REQUIRED ACTION: What you return must be every line below that includes the word "Panel".
**** EXTRACTED RECORDS ****
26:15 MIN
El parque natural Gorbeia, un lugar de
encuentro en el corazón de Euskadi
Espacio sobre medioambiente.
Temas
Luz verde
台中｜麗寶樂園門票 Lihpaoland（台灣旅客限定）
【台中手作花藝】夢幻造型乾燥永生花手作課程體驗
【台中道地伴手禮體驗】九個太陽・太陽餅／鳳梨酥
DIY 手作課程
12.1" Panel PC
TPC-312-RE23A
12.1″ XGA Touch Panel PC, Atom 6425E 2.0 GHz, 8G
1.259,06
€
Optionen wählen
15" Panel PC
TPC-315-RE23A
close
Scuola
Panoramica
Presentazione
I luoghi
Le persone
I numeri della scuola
****
**** EXTRACTED RECORDS ****
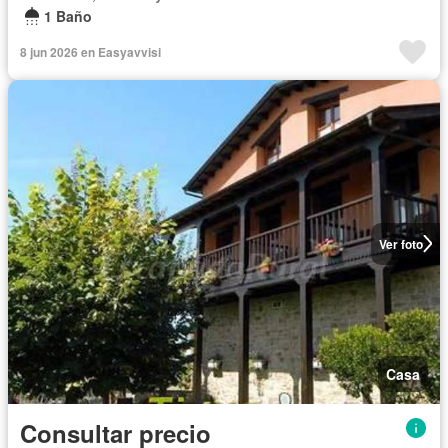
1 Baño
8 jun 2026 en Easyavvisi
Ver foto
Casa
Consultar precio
****
**** EXTRACTED RECORDS ****
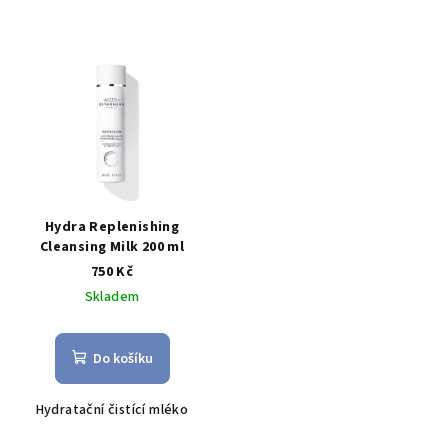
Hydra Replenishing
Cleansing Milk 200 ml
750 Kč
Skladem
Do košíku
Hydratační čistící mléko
****
EXERCISE ANSWER:
12.1" Panel PC
12.1″ XGA Touch Panel PC, Atom 6425E 2.0 GHz, 8G
15" Panel PC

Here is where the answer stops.